• [Problem description]:
With "each" as the search word, show every line of the material that has it.

○ ○ ○

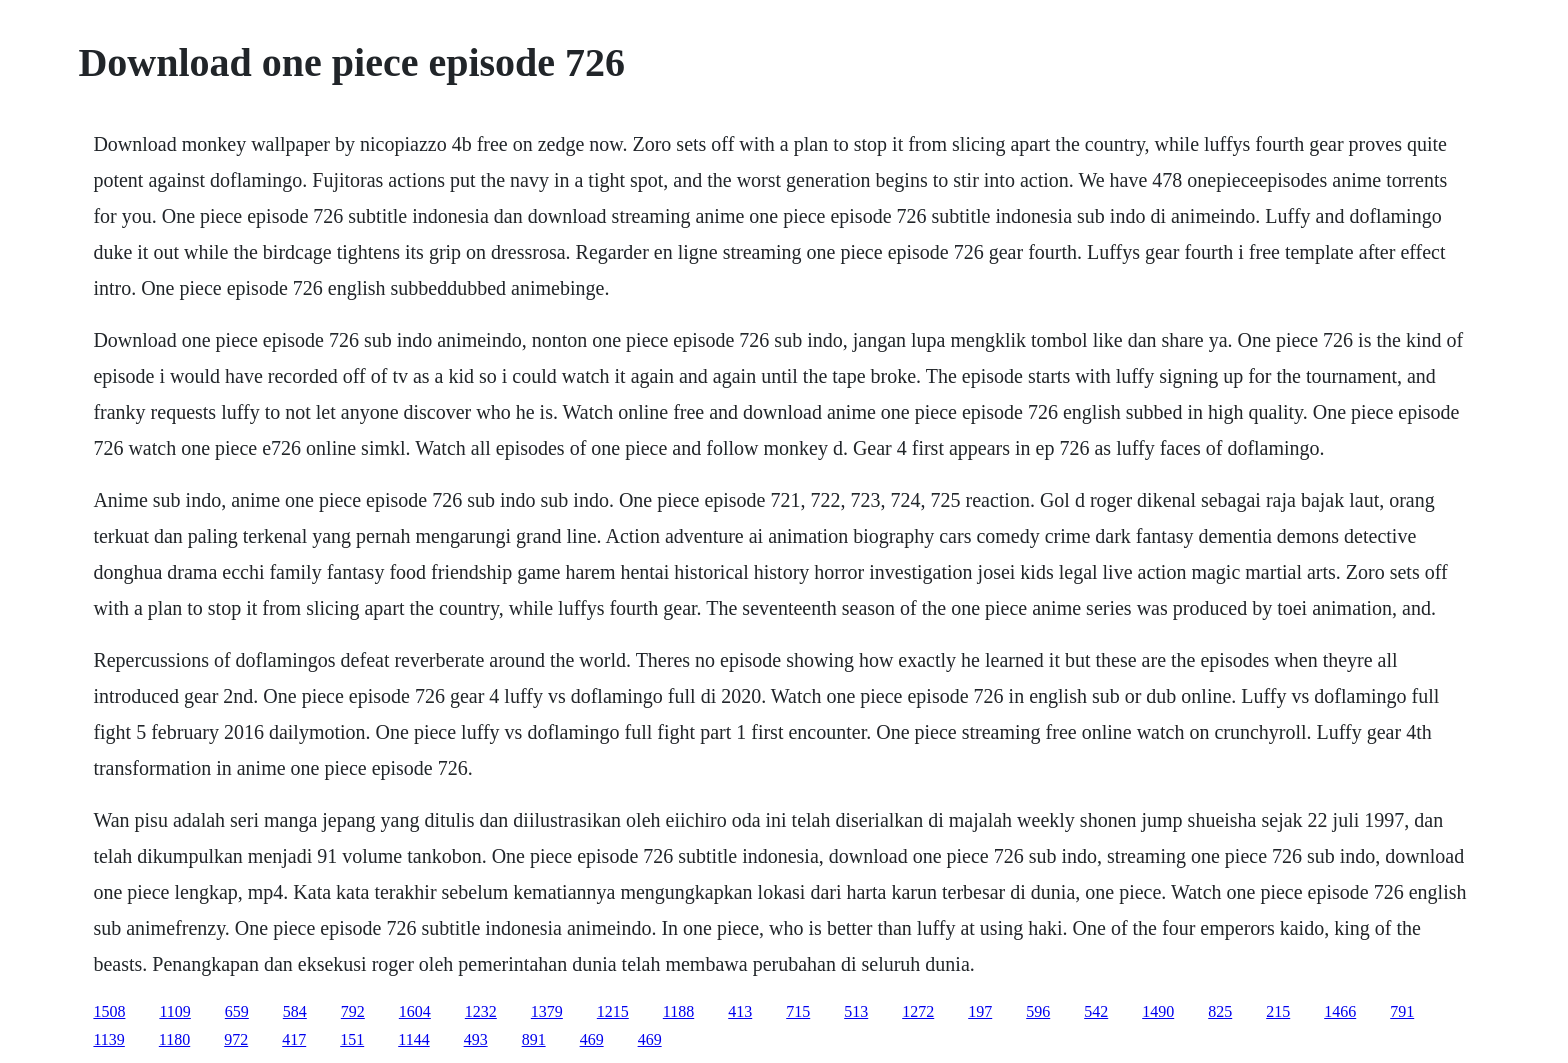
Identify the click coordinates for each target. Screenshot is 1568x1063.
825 (1220, 1011)
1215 (613, 1011)
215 (1278, 1011)
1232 (481, 1011)
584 (295, 1011)
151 (352, 1039)
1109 (174, 1011)
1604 (415, 1011)
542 (1096, 1011)
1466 (1340, 1011)
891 (534, 1039)
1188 (678, 1011)
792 (353, 1011)
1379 (547, 1011)
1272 (918, 1011)
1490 (1158, 1011)
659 (237, 1011)
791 (1402, 1011)
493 (476, 1039)
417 (294, 1039)
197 (980, 1011)
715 (798, 1011)
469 (592, 1039)
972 (236, 1039)
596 (1038, 1011)
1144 (413, 1039)
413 (740, 1011)
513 (856, 1011)
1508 (109, 1011)
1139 (108, 1039)
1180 (174, 1039)
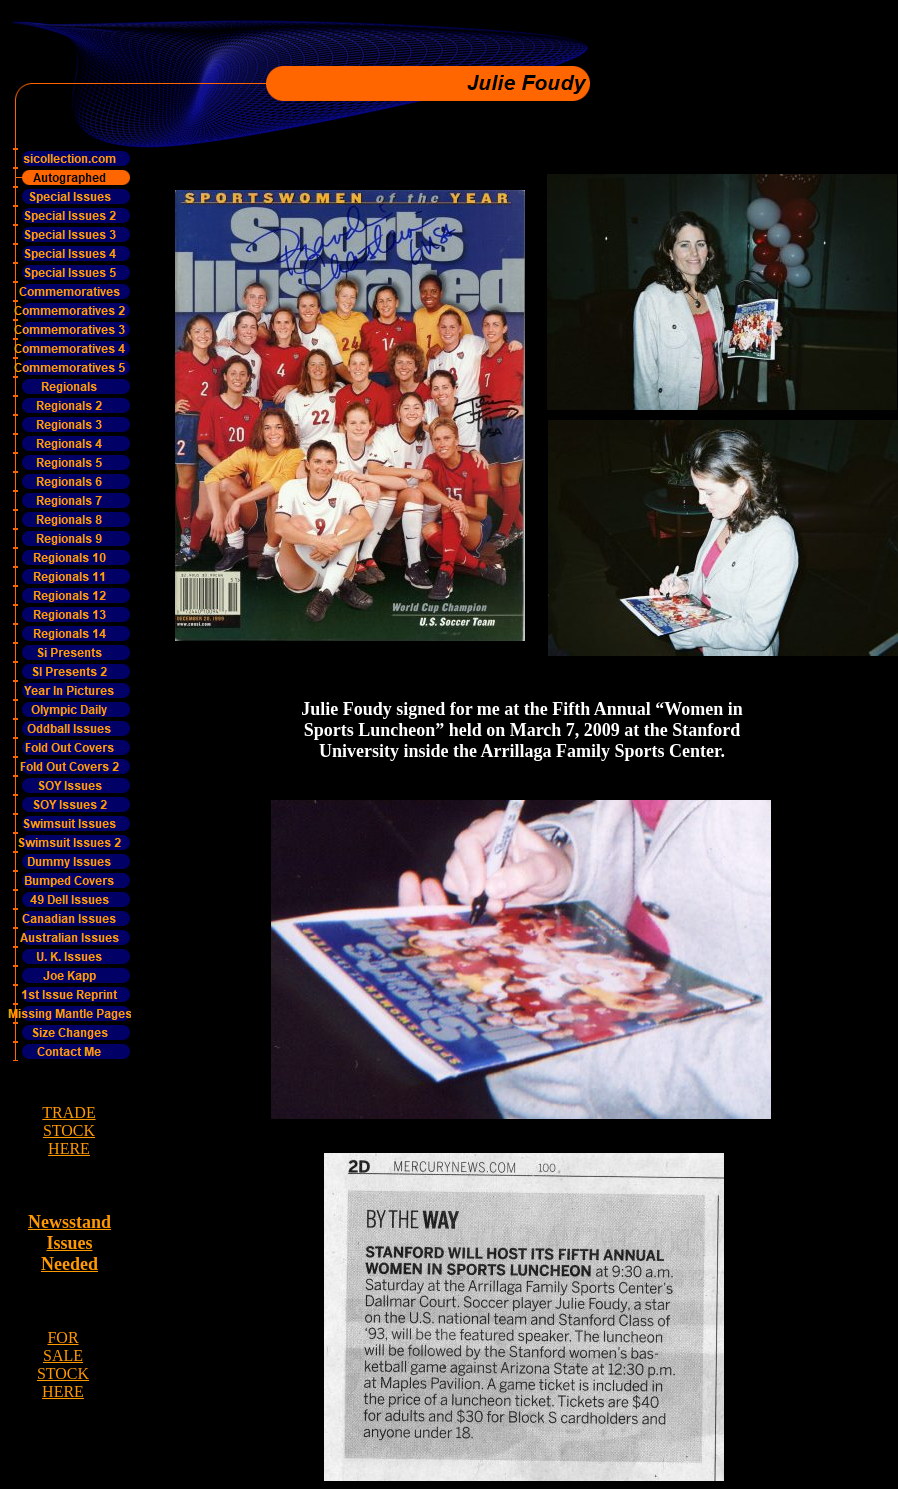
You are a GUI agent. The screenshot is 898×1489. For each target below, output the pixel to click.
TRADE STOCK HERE (68, 1130)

○ ○ ○

• [Problem solution]:
Identify the click coordinates for each target. Screenshot is 1568x1063.
You are a GUI agent. The screenshot is 898×1489. For each target below, output the pixel to click.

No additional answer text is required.